EXERCISE PROMPT: Pull each line holding "SoftClose" out of the entries below.

(Excerpts from a dataset)
# # # # #

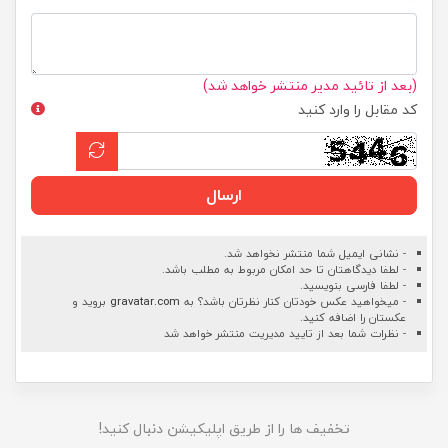
(بعد از تائید مدیر منتشر خواهد شد)
کد مقابل را وارد کنید
ارسال
- نشانی ایمیل شما منتشر نخواهد شد.
- لطفا دیدگاهتان تا حد امکان مربوط به مطلب باشد.
- لطفا فارسی بنویسید.
- میخواهید عکس خودتان کنار نظرتان باشد؟ به
gravatar.com
بروید و
عکستان را اضافه کنید.
- نظرات شما بعد از تایید مدیریت منتشر خواهد شد
تخفیف ها را از طریق اپلیکیشن دنبال کنید!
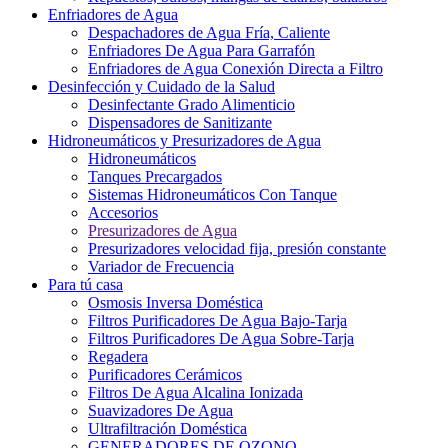
Enfriadores de Agua
Despachadores de Agua Fría, Caliente
Enfriadores De Agua Para Garrafón
Enfriadores de Agua Conexión Directa a Filtro
Desinfección y Cuidado de la Salud
Desinfectante Grado Alimenticio
Dispensadores de Sanitizante
Hidroneumáticos y Presurizadores de Agua
Hidroneumáticos
Tanques Precargados
Sistemas Hidroneumáticos Con Tanque
Accesorios
Presurizadores de Agua
Presurizadores velocidad fija, presión constante
Variador de Frecuencia
Para tú casa
Osmosis Inversa Doméstica
Filtros Purificadores De Agua Bajo-Tarja
Filtros Purificadores De Agua Sobre-Tarja
Regadera
Purificadores Cerámicos
Filtros De Agua Alcalina Ionizada
Suavizadores De Agua
Ultrafiltración Doméstica
GENERADORES DE OZONO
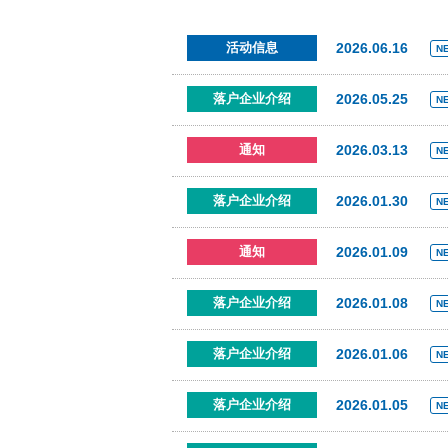
2026.06.16
活动信息
N
2026.05.25
落户企业介绍
N
2026.03.13
通知
N
2026.01.30
落户企业介绍
N
2026.01.09
通知
N
2026.01.08
落户企业介绍
N
2026.01.06
落户企业介绍
N
2026.01.05
落户企业介绍
N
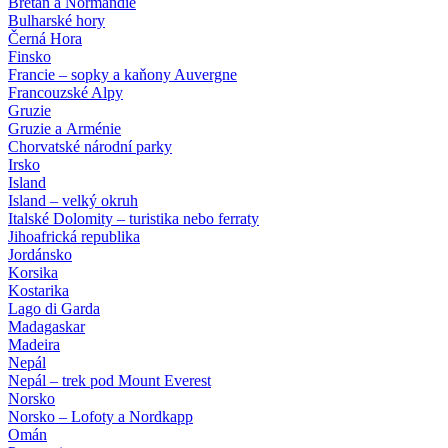
Bretaň a Normandie
Bulharské hory
Černá Hora
Finsko
Francie – sopky a kaňony Auvergne
Francouzské Alpy
Gruzie
Gruzie a Arménie
Chorvatské národní parky
Irsko
Island
Island – velký okruh
Italské Dolomity – turistika nebo ferraty
Jihoafrická republika
Jordánsko
Korsika
Kostarika
Lago di Garda
Madagaskar
Madeira
Nepál
Nepál – trek pod Mount Everest
Norsko
Norsko – Lofoty a Nordkapp
Omán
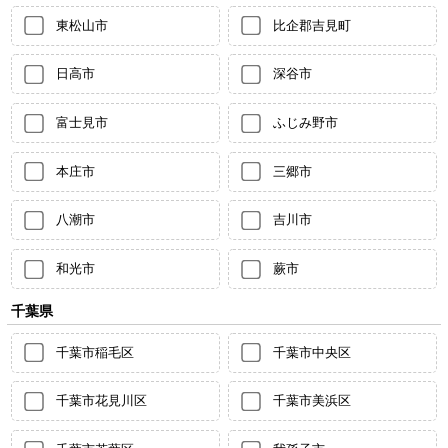
東松山市
比企郡吉見町
日高市
深谷市
富士見市
ふじみ野市
本庄市
三郷市
八潮市
吉川市
和光市
蕨市
千葉県
千葉市稲毛区
千葉市中央区
千葉市花見川区
千葉市美浜区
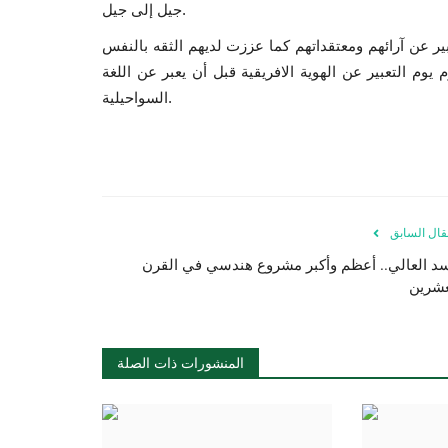
جيل إلى جيل.
ير عن آرائهم ومعتقداتهم كما عززت لديهم الثقه بالنفس
يوم التعبير عن الهوية الافريقية قبل أن يعبر عن اللغة
السواحيلية.
قال السابق
سد العالي.. أعظم وأكبر مشروع هندسي في القرن
عشرين
المنشورات ذات الصلة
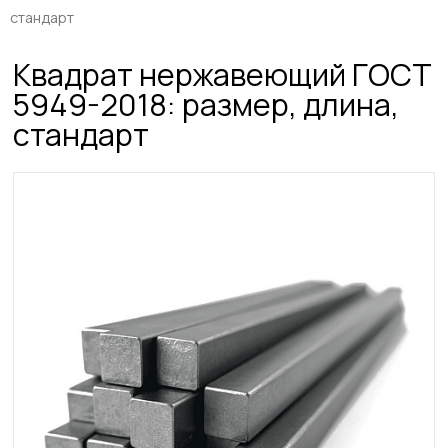
стандарт
Квадрат нержавеющий ГОСТ
5949-2018: размер, длина,
стандарт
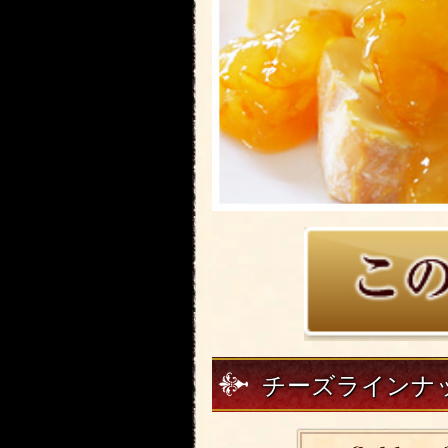
チーズラインナ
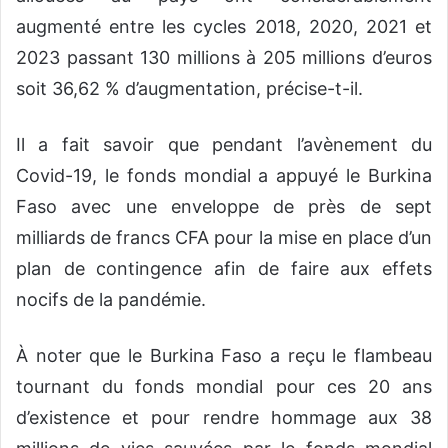
augmenté entre les cycles 2018, 2020, 2021 et
2023 passant 130 millions à 205 millions d’euros
soit 36,62 % d’augmentation, précise-t-il.
Il a fait savoir que pendant l’avènement du
Covid-19, le fonds mondial a appuyé le Burkina
Faso avec une enveloppe de près de sept
milliards de francs CFA pour la mise en place d’un
plan de contingence afin de faire aux effets
nocifs de la pandémie.
À noter que le Burkina Faso a reçu le flambeau
tournant du fonds mondial pour ces 20 ans
d’existence et pour rendre hommage aux 38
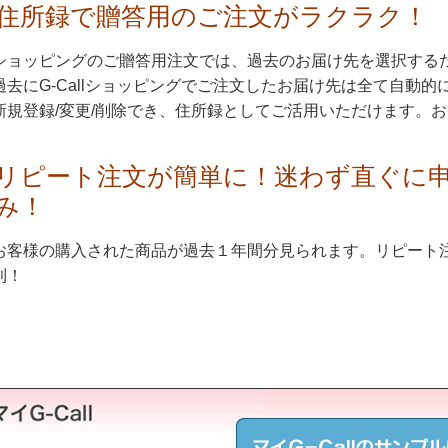
住所録で贈答用のご注文がラクラク！
ショッピングのご贈答用注文では、過去のお届け先を選択する
過去にG-Callショッピングでご注文したお届け先は全て自動
新規登録/変更/削除でき、住所録としてご活用いただけます。
リピート注文が簡単に！迷わず直ぐに
み！
お客様の購入された商品が過去１年間分見られます。リピート
利！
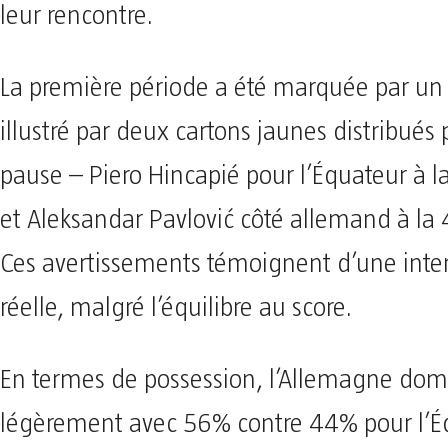
leur rencontre.
La première période a été marquée par un
illustré par deux cartons jaunes distribués
pause – Piero Hincapié pour l’Équateur à 
et Aleksandar Pavlović côté allemand à la
Ces avertissements témoignent d’une inte
réelle, malgré l’équilibre au score.
En termes de possession, l’Allemagne dom
légèrement avec 56% contre 44% pour l’Éq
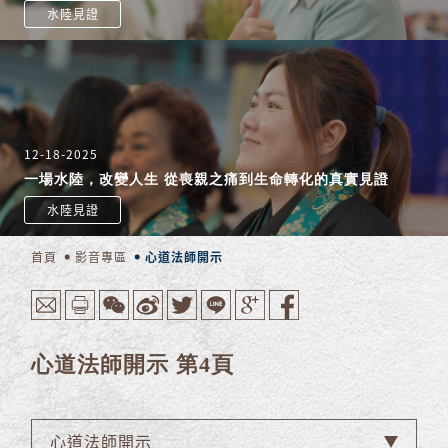
水陸見證
12-18-2025
一場水陸，改變人生 從喪親之痛到生命轉化的真實見證
水陸見證
首頁
影音專區
心道法師開示
心道法師開示 第4頁
心道法師開示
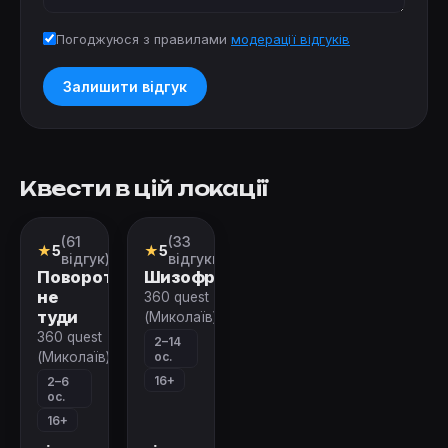
Погоджуюся з правилами
модерації відгуків
Залишити відгук
Квести в цій локації
(61
(33
Перформанс
Перформанс
★
5
★
5
відгук)
відгуки)
Поворот
Шизофренія
не
360 quest
туди
(Миколаїв)
360 quest
2–14
ос.
(Миколаїв)
16+
2–6
ос.
16+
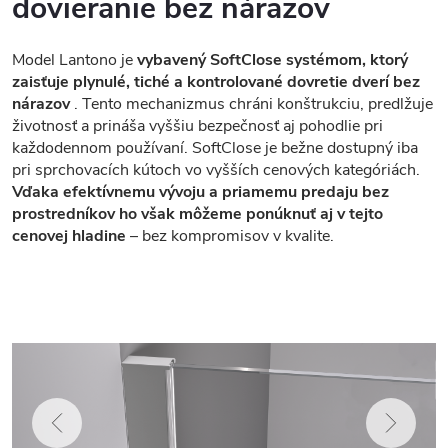
dovieranie bez nárazov
Model Lantono je
vybavený SoftClose systémom, ktorý
zaisťuje plynulé, tiché a kontrolované dovretie dverí bez
nárazov
. Tento mechanizmus chráni konštrukciu, predlžuje
životnosť a prináša vyššiu bezpečnosť aj pohodlie pri
každodennom používaní. SoftClose je bežne dostupný iba
pri sprchovacích kútoch vo vyšších cenových kategóriách.
Vďaka efektívnemu vývoju a priamemu predaju bez
prostredníkov ho však môžeme ponúknuť aj v tejto
cenovej hladine
– bez kompromisov v kvalite.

# # # # #

EXERCISE RESULT:
vybavený SoftClose systémom, ktorý
každodennom používaní. SoftClose je bežne dostupný iba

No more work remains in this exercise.